◆ **WHAT YOU WILL DO**: Copy out each line of the listing below where the string "Dekat" appears.

◆ **PROVIDED DATA**:
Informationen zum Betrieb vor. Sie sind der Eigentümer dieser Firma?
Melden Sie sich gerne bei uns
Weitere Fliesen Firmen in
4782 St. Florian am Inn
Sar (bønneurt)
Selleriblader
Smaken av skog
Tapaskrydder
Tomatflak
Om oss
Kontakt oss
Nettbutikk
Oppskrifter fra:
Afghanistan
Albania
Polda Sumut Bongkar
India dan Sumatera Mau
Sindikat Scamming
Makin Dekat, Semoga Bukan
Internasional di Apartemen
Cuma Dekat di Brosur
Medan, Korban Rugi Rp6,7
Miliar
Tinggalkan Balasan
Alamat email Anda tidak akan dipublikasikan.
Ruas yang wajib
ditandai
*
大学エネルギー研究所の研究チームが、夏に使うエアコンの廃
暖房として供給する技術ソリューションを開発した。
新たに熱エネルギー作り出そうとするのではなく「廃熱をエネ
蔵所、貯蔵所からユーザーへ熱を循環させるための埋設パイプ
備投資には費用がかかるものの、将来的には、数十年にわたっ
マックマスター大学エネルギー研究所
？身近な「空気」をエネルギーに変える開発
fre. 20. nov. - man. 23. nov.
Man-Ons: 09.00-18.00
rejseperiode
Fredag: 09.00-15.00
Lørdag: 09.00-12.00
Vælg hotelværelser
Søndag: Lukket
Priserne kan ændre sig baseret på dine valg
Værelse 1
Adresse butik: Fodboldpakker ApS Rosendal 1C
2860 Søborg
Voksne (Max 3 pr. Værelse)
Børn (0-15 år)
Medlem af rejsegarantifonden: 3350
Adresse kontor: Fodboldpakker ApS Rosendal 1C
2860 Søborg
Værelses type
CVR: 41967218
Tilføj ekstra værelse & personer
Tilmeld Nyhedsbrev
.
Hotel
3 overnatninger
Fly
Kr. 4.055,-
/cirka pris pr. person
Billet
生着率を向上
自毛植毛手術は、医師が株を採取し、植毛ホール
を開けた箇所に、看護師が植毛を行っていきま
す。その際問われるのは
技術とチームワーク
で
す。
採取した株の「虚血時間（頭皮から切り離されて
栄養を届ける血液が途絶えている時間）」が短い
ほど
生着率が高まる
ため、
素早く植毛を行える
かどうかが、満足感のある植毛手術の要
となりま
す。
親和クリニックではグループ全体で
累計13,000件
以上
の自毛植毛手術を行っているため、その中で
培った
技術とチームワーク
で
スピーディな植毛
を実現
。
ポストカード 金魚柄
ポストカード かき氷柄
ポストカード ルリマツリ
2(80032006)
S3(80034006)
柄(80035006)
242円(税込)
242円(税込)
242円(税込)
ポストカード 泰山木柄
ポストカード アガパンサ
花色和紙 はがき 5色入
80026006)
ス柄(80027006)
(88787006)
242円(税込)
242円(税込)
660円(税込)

◆ **RESPONSE FOR THIS EXERCISE**:
Makin Dekat, Semoga Bukan
Cuma Dekat di Brosur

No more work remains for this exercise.